Mechanisation or passage of time has not eroded market for these fans
Little mushroom clouds of colour are deftly painted on the palmetto slates stacked together. These are palm slates kneaded into colourful palmetto hand-fans – stitched together to bring in a whiff of breeze on a lazy afternoon. Not a dying art, but a struggling occupation for sure – the handicraft of hand-held palm fans.
In the narrow lane of Nagore, a cattle pen of a workspace is filled with stacked palm-leaves, and oil paints. Five men and few women are engaged in the making of palmetto hand-fans and this small group is a rarity in what is otherwise well-known area for bamboo-based handicrafts.
Nagore is the only place in the region, where the craft is still alive, and we are the only people engaged in this, says Jabahar Saddiq with pride. Saddiq runs the place and has been at it for twenty-five years now.
The handcrafted palm fans are products of a strict, organic division of labour. The stacked palmetto leaf strips are cut to size with the aid of a die-like cast held beneath a cutter - levered by a team of two. The cut palm slates are counted and tied into bundles of 56 strips – required for a single hand-fan.

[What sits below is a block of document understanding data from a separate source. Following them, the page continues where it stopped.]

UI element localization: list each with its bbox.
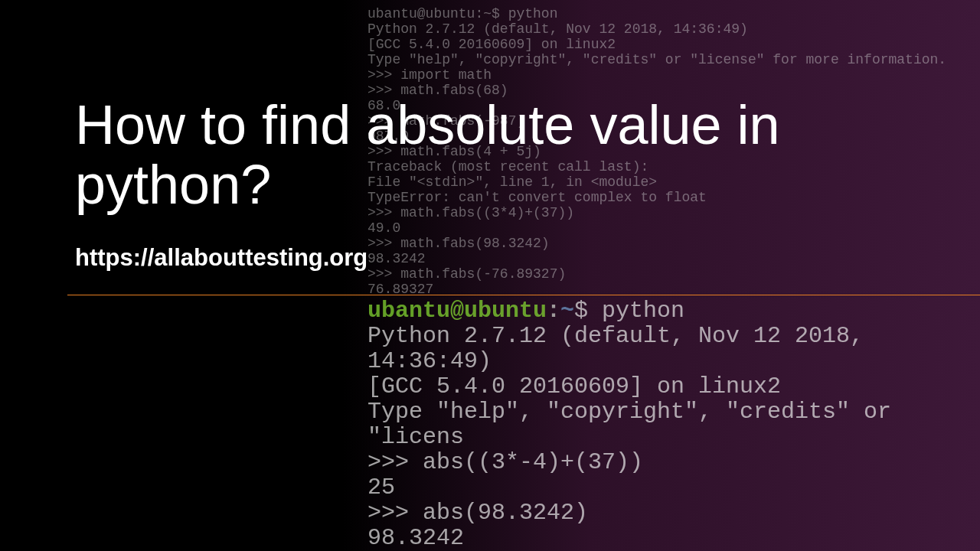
prompt-command: $ python [574,298,684,324]
terminal-line: 98.3242 [368,526,980,551]
terminal-snippet-bottom: ubantu@ubuntu:~$ python Python 2.7.12 (d… [368,298,980,551]
horizontal-divider [67,295,980,295]
terminal-line: >>> abs(98.3242) [368,500,980,526]
terminal-line: Type "help", "copyright", "credits" or "… [368,52,980,67]
title-block: How to find absolute value in python? ht… [75,96,980,272]
page-title: How to find absolute value in python? [75,96,980,215]
prompt-user: ubantu@ubuntu [368,298,547,324]
terminal-line: Python 2.7.12 (default, Nov 12 2018, 14:… [368,21,980,37]
site-url: https://allabouttesting.org [75,244,980,272]
terminal-line: Type "help", "copyright", "credits" or "… [368,399,980,450]
terminal-line: >>> abs((3*-4)+(37)) [368,450,980,475]
terminal-line: >>> import math [368,67,980,83]
terminal-line: 25 [368,475,980,500]
terminal-prompt-line: ubantu@ubuntu:~$ python [368,298,980,324]
terminal-line: [GCC 5.4.0 20160609] on linux2 [368,37,980,52]
prompt-separator: : [547,298,560,324]
terminal-line: Python 2.7.12 (default, Nov 12 2018, 14:… [368,324,980,374]
terminal-line: [GCC 5.4.0 20160609] on linux2 [368,374,980,399]
prompt-path: ~ [560,298,574,324]
terminal-line: ubantu@ubuntu:~$ python [368,6,980,21]
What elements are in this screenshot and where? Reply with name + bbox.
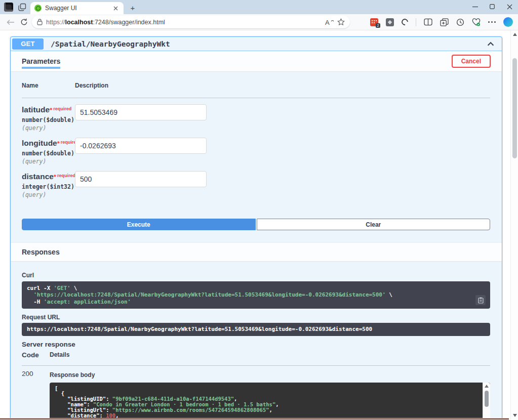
required-label: required <box>57 173 75 178</box>
status-code: 200 <box>22 370 50 419</box>
opblock-summary[interactable]: GET /Spatial/NearbyGeographyWkt <box>11 37 502 51</box>
scroll-down-arrow-icon[interactable] <box>513 414 517 417</box>
url-text: https://localhost:7248/swagger/index.htm… <box>46 19 322 26</box>
page-scrollbar-thumb[interactable] <box>512 58 517 158</box>
clear-button[interactable]: Clear <box>257 219 491 230</box>
request-url-label: Request URL <box>22 314 490 321</box>
column-header-description: Description <box>75 82 108 89</box>
scroll-up-arrow-icon[interactable] <box>513 33 517 36</box>
cancel-button[interactable]: Cancel <box>452 55 491 68</box>
column-header-name: Name <box>22 82 75 89</box>
param-name: longitude*required <box>22 138 75 148</box>
required-star: * <box>54 173 56 181</box>
split-screen-icon[interactable] <box>424 18 432 26</box>
execute-button[interactable]: Execute <box>22 219 256 230</box>
tab-title: Swagger UI <box>45 5 108 12</box>
collections-icon[interactable] <box>440 18 449 26</box>
copilot-icon[interactable] <box>503 17 513 27</box>
param-type: number($double) <box>22 150 75 157</box>
curl-code: curl -X 'GET' \ 'https://localhost:7248/… <box>27 285 473 305</box>
responses-section: Curl curl -X 'GET' \ 'https://localhost:… <box>11 262 502 419</box>
param-type: number($double) <box>22 116 75 123</box>
browser-window: Swagger UI + <box>0 0 518 420</box>
address-bar[interactable]: https://localhost:7248/swagger/index.htm… <box>32 16 350 28</box>
swagger-favicon <box>34 5 42 12</box>
required-star: * <box>50 106 52 114</box>
response-body-scrollbar[interactable] <box>483 383 490 419</box>
window-minimize-button[interactable] <box>466 0 484 13</box>
settings-more-icon[interactable] <box>488 21 496 23</box>
mascot-icon[interactable] <box>4 3 13 12</box>
extension-gray-icon[interactable] <box>386 18 394 26</box>
param-row-longitude: longitude*required number($double) (quer… <box>22 138 490 165</box>
param-location: (query) <box>22 124 75 132</box>
required-label: required <box>53 106 71 111</box>
latitude-input[interactable] <box>75 104 207 120</box>
window-maximize-button[interactable] <box>484 0 501 13</box>
opblock-get: GET /Spatial/NearbyGeographyWkt Paramete… <box>10 36 502 419</box>
required-star: * <box>57 140 60 147</box>
longitude-input[interactable] <box>75 138 207 154</box>
column-header-details: Details <box>50 351 69 359</box>
read-aloud-icon[interactable]: A <box>325 19 334 26</box>
window-bottom-edge <box>0 418 509 419</box>
param-location: (query) <box>22 191 75 198</box>
extension-red-icon[interactable]: 2 <box>370 18 378 26</box>
swagger-page: GET /Spatial/NearbyGeographyWkt Paramete… <box>0 30 518 419</box>
extension-crescent-icon[interactable] <box>400 17 409 26</box>
new-tab-button[interactable]: + <box>129 4 137 12</box>
param-type: integer($int32) <box>22 183 75 190</box>
tab-strip: Swagger UI + <box>0 0 518 14</box>
responses-header: Responses <box>11 242 502 262</box>
browser-tab-swagger-ui[interactable]: Swagger UI <box>30 2 124 14</box>
distance-input[interactable] <box>75 171 207 187</box>
svg-text:A: A <box>325 19 330 26</box>
param-name: latitude*required <box>22 104 75 115</box>
extension-badge: 2 <box>376 23 380 28</box>
param-row-latitude: latitude*required number($double) (query… <box>22 104 490 132</box>
response-body-block: [ { "listingUID": "9bf09a21-c684-411d-a1… <box>50 383 490 419</box>
workspaces-icon[interactable] <box>18 3 26 11</box>
column-header-code: Code <box>22 351 50 359</box>
request-url-code: https://localhost:7248/Spatial/NearbyGeo… <box>27 326 485 332</box>
active-tab-underline <box>22 67 60 69</box>
back-icon[interactable] <box>5 19 16 25</box>
favorites-star-icon[interactable] <box>337 18 345 26</box>
tab-parameters[interactable]: Parameters <box>22 57 60 65</box>
parameters-table: Name Description latitude*required numbe… <box>11 72 502 242</box>
browser-essentials-icon[interactable] <box>472 18 481 26</box>
refresh-icon[interactable] <box>20 18 28 26</box>
endpoint-path: /Spatial/NearbyGeographyWkt <box>51 40 486 48</box>
toolbar-divider <box>416 18 416 26</box>
param-name: distance*required <box>22 171 75 182</box>
param-row-distance: distance*required integer($int32) (query… <box>22 171 490 198</box>
response-body-code: [ { "listingUID": "9bf09a21-c684-411d-a1… <box>55 386 477 419</box>
response-row-200: 200 Response body [ { "listingUID": "9bf… <box>22 366 490 419</box>
param-location: (query) <box>22 158 75 165</box>
responses-title: Responses <box>22 248 60 256</box>
curl-label: Curl <box>22 272 34 279</box>
parameters-header: Parameters Cancel <box>11 51 502 72</box>
request-url-block: https://localhost:7248/Spatial/NearbyGeo… <box>22 323 490 335</box>
page-scrollbar[interactable] <box>510 30 518 419</box>
history-icon[interactable] <box>456 18 464 26</box>
http-method-badge: GET <box>12 38 44 50</box>
server-response-label: Server response <box>22 341 490 348</box>
lock-icon[interactable] <box>37 19 43 25</box>
curl-block: curl -X 'GET' \ 'https://localhost:7248/… <box>22 281 490 309</box>
response-body-label: Response body <box>50 371 95 379</box>
copy-to-clipboard-button[interactable] <box>475 295 486 305</box>
window-close-button[interactable] <box>501 0 518 13</box>
tab-close-icon[interactable] <box>111 4 119 12</box>
scrollbar-thumb[interactable] <box>485 391 489 407</box>
scroll-up-arrow-icon[interactable] <box>485 385 489 388</box>
browser-toolbar: https://localhost:7248/swagger/index.htm… <box>0 14 518 30</box>
collapse-chevron-icon[interactable] <box>486 39 496 49</box>
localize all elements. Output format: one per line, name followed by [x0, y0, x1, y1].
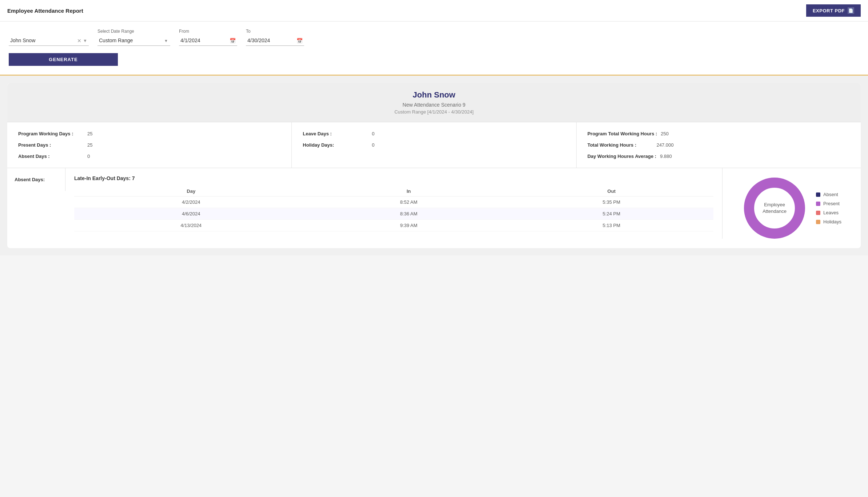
- legend-holidays-label: Holidays: [823, 219, 841, 224]
- legend-holidays-dot: [816, 220, 820, 224]
- to-calendar-icon[interactable]: 📅: [296, 38, 303, 44]
- table-row: 4/6/20248:36 AM5:24 PM: [74, 208, 713, 220]
- stat-leave-days: Leave Days : 0: [303, 131, 565, 136]
- legend-present-label: Present: [823, 201, 840, 206]
- table-cell-in: 9:39 AM: [308, 220, 509, 231]
- legend-present: Present: [816, 201, 841, 206]
- date-range-select-wrap: Custom Range This Month Last Month This …: [97, 35, 170, 46]
- report-header: John Snow New Attendance Scenario 9 Cust…: [7, 83, 861, 122]
- pdf-icon: 📄: [848, 7, 854, 14]
- legend-present-dot: [816, 202, 820, 206]
- stat-program-total-hours: Program Total Working Hours : 250: [588, 131, 850, 136]
- stats-row: Program Working Days : 25 Present Days :…: [7, 122, 861, 168]
- late-in-col: Late-In Early-Out Days: 7 Day In Out 4/2…: [65, 168, 722, 239]
- table-cell-out: 5:24 PM: [510, 208, 713, 220]
- legend-holidays: Holidays: [816, 219, 841, 224]
- from-label: From: [179, 29, 237, 34]
- stat-program-working-days: Program Working Days : 25: [18, 131, 280, 136]
- legend-absent-label: Absent: [823, 192, 838, 197]
- page-title: Employee Attendance Report: [7, 8, 83, 14]
- table-cell-day: 4/13/2024: [74, 220, 308, 231]
- filter-row: ✕ ▼ Select Date Range Custom Range This …: [9, 29, 859, 46]
- legend-absent-dot: [816, 192, 820, 197]
- from-calendar-icon[interactable]: 📅: [230, 38, 236, 44]
- report-card: John Snow New Attendance Scenario 9 Cust…: [7, 83, 861, 248]
- stat-absent-days: Absent Days : 0: [18, 154, 280, 159]
- table-row: 4/13/20249:39 AM5:13 PM: [74, 220, 713, 231]
- from-date-field: From 📅: [179, 29, 237, 46]
- absent-days-col: Absent Days:: [7, 168, 65, 191]
- table-cell-day: 4/6/2024: [74, 208, 308, 220]
- donut-chart: Employee Attendance: [742, 175, 807, 241]
- to-date-wrap: 📅: [246, 35, 304, 46]
- col-header-out: Out: [510, 186, 713, 196]
- col-header-in: In: [308, 186, 509, 196]
- employee-input-wrap: ✕ ▼: [9, 35, 89, 46]
- stats-col-1: Program Working Days : 25 Present Days :…: [7, 122, 292, 168]
- top-bar: Employee Attendance Report EXPORT PDF 📄: [0, 0, 868, 21]
- export-pdf-button[interactable]: EXPORT PDF 📄: [806, 4, 861, 17]
- stat-present-days: Present Days : 25: [18, 142, 280, 148]
- clear-employee-button[interactable]: ✕: [77, 38, 81, 44]
- legend-leaves-label: Leaves: [823, 210, 839, 215]
- legend-leaves-dot: [816, 211, 820, 215]
- date-range-label: Select Date Range: [97, 29, 170, 34]
- table-cell-out: 5:13 PM: [510, 220, 713, 231]
- generate-button[interactable]: GENERATE: [9, 53, 118, 66]
- absent-days-label: Absent Days:: [15, 177, 45, 182]
- donut-center-label: Employee Attendance: [763, 202, 787, 215]
- date-range-select[interactable]: Custom Range This Month Last Month This …: [97, 35, 170, 46]
- chart-col: Employee Attendance Absent Present: [722, 168, 861, 248]
- table-cell-in: 8:36 AM: [308, 208, 509, 220]
- table-cell-out: 5:35 PM: [510, 196, 713, 208]
- to-date-field: To 📅: [246, 29, 304, 46]
- report-scenario: New Attendance Scenario 9: [15, 102, 853, 108]
- stat-day-avg: Day Working Houres Average : 9.880: [588, 154, 850, 159]
- report-range: Custom Range [4/1/2024 - 4/30/2024]: [15, 109, 853, 115]
- chart-legend: Absent Present Leaves Holidays: [816, 192, 841, 224]
- report-section: John Snow New Attendance Scenario 9 Cust…: [0, 76, 868, 255]
- table-cell-in: 8:52 AM: [308, 196, 509, 208]
- col-header-day: Day: [74, 186, 308, 196]
- to-date-input[interactable]: [246, 35, 304, 46]
- stat-total-working-hours: Total Working Hours : 247.000: [588, 142, 850, 148]
- to-label: To: [246, 29, 304, 34]
- employee-field: ✕ ▼: [9, 35, 89, 46]
- stats-col-3: Program Total Working Hours : 250 Total …: [577, 122, 861, 168]
- employee-input[interactable]: [9, 35, 89, 46]
- table-row: 4/2/20248:52 AM5:35 PM: [74, 196, 713, 208]
- late-in-table: Day In Out 4/2/20248:52 AM5:35 PM4/6/202…: [74, 186, 713, 231]
- table-cell-day: 4/2/2024: [74, 196, 308, 208]
- filter-section: ✕ ▼ Select Date Range Custom Range This …: [0, 21, 868, 76]
- from-date-wrap: 📅: [179, 35, 237, 46]
- stats-col-2: Leave Days : 0 Holiday Days: 0: [292, 122, 576, 168]
- date-range-field: Select Date Range Custom Range This Mont…: [97, 29, 170, 46]
- bottom-row: Absent Days: Late-In Early-Out Days: 7 D…: [7, 168, 861, 248]
- late-in-title: Late-In Early-Out Days: 7: [74, 175, 713, 181]
- legend-absent: Absent: [816, 192, 841, 197]
- from-date-input[interactable]: [179, 35, 237, 46]
- report-employee-name: John Snow: [15, 90, 853, 100]
- stat-holiday-days: Holiday Days: 0: [303, 142, 565, 148]
- legend-leaves: Leaves: [816, 210, 841, 215]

The cut-and-tied bundles are kneaded into a bamboo stick that has been dyed-ready in indigo. From here, the bundles are sent to home-based enterprises run by women, who stitch these slates together into peacock-feather-like palm fans.
And then follow a riot of colours - of orange, yellow, blue, white, green, black powder, along with varnish and turpentine.
With the base colours, a rainbow of colours is unleashed deftly on to the kneaded palm-fans.
Neither the advent of modern gadgetry or mechanisation nor the passage of time has eroded the persistent market for these fans. “Threat is not from market or mechanisation, but from banks,” says Saddiq. For these small-time crafts men and women, financial hurdles from not-so-responsive banks are the greatest hurdle for expansion. “We need just about Rs.1 lakh for expansion to engage more women to stitch the leaves into fans, but the banks are not forthcoming.”
Supply of palm leaves routed from Vedaranyam continues till the onset of monsoon, after which it is the stacked palm leaves that sustain the industry during the wet months. But, there is just as much palm leaves that could be saved up for the rainy months with financial constraints.
Each day, about 750 fans are crafted out under this shack – and routed to markets including Amritsar, Delhi, Bombay, Kolkatta to Tuticorin, Tiruchi and Chennai. A fan made at a cost of Rs.4 is sold in the lanes of Janpath or Jaipur many times over, says 60-year-old Sayeed Ahmad, the man who turns bland palm fans into a rainbow of colours.
The lure of mechanisation could not touch this craft, as nothing works better than human hands for these palm leaves, says Ahmad.